The Terrorist Barack Hussein Obama
By FRANK RICHIF you think way back to the start of this marathon campaign, back when it seemed preposterous that any black man could be a serious presidential contender, then you remember the biggest fear about Barack Obama: a crazy person might take a shot at him. Some voters told reporters that they didn’t want Obama to run, let alone win, should his very presence unleash the demons who have stalked America from Lincoln to King. After consultation with Congress, Michael Chertoff, the homeland security secretary, gave Obama a Secret Service detail earlier than any presidential candidate in our history — in May 2007, some eight months before the first Democratic primaries.
“I’ve got the best protection in the world, so stop worrying,” Obama reassured his supporters. Eventually the country got conditioned to his appearing in large arenas without incident (though I confess that the first loud burst of fireworks at the end of his convention stadium speech gave me a start). In America, nothing does succeed like success. The fear receded.
Until now. At McCain-Palin rallies, the raucous and insistent cries of “Treason!” and “Terrorist!” and “Kill him!” and “Off with his head!” as well as the uninhibited slinging of racial epithets, are actually something new in a campaign that has seen almost every conceivable twist. They are alarms. Doing nothing is not an option.
All’s fair in politics. John McCain and Sarah Palin have every right to bring up William Ayers, even if his connection to Obama is minor, even if Ayers’s Weather Underground history dates back to Obama’s childhood, even if establishment Republicans and Democrats alike have collaborated with the present-day Ayers in educational reform…
What makes them different, and what has pumped up the Weimar-like rage at McCain-Palin rallies, is the violent escalation in rhetoric, especially (though not exclusively) by Palin. Obama “launched his political career in the living room of a domestic terrorist.” He is “palling around with terrorists” (note the plural noun). Obama is “not a man who sees America the way you and I see America.” Wielding a wildly out-of-context Obama quote, Palin slurs him as an enemy of American troops…
Obama can hardly be held accountable for Ayers’s behavior 40 years ago, but at least McCain and Palin can try to take some responsibility for the behavior of their own supporters in 2008. What’s troubling here is not only the candidates’ loose inflammatory talk but also their refusal to step in promptly and strongly when someone responds to it with bloodthirsty threats in a crowded arena…
The McCain campaign has crossed the line between tough negative campaigning and inciting vigilantism, and each day the mob howls louder. The onus is on the man who says he puts his country first to call off the dogs, pit bulls and otherwise.

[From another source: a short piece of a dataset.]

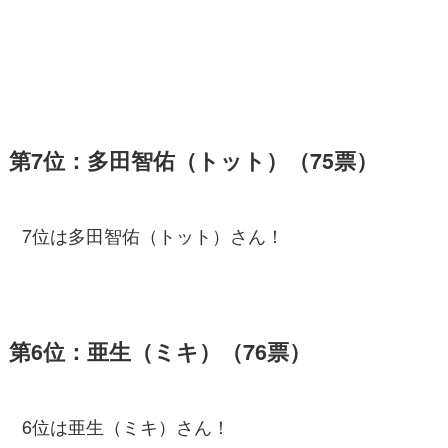
第7位：多田智佑（トット）（75票）
7位は多田智佑（トット）さん！
第6位：亜生（ミキ）（76票）
6位は亜生（ミキ）さん！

John McCain and Sarah Palin have to know this. They have to know that their thinly disguised attempts to paint Obama as "other" play to the worst kind of racism. They can’t be oblivious that these wild claims about Ayers are an incitement to riot. John Lewis says they are "playing with fire," and he is exactly right. By modeling that this kind of inflammatory rhetoric is acceptible, they fan the flames of racism and hatred barely dampened by the last half century.
I still don’t personally understand how Bush and Cheney got elected [or re-elected]. Whatever brand of religious fervor or fear led us down this path is simply not something I can relate to. And when I encounter the kind of irrational venom that comes out of some local Republicans, it makes me gasp. But to hear it come from McCain and Palin themselves is just too much. If they cared about this country at all, they wouldn’t allow this, as Rich says. What suprises me the most is that what they’re doing is addressed to voters that are already clearly theirs. It’s hard to imagine that they could win undecided votes using this kind of rhetoric.
Lewis had said earlier that he was "deeply disturbed by the negative tone of the McCain-Palin campaign" and that the Republican running mates are "playing with fire.""What I am seeing reminds me too much of another destructive period in American history. Sen. McCain and Gov. Palin are sowing the seeds of hatred and division, and there is no need for this hostility in our political discourse," Lewis said in a statement.
"During another period, in the not too distant past, there was a governor of the state of Alabama named George Wallace who also became a presidential candidate. George Wallace never threw a bomb. He never fired a gun, but he created the climate and the conditions that encouraged vicious attacks against innocent Americans who were simply trying to exercise their constitutional rights. Because of this atmosphere of hate, four little girls were killed on Sunday morning when a church was bombed in Birmingham, Alabama," wrote the Democrat.
I e-mailed Senator Lewis this morning and applauded his statement. He has spent a lifetime battling the hatred that racism and bigotry enliven and I am glad that he has not lost his ability to call it out when he sees it.
We cannot stand by silently when such vitriol is being allowed.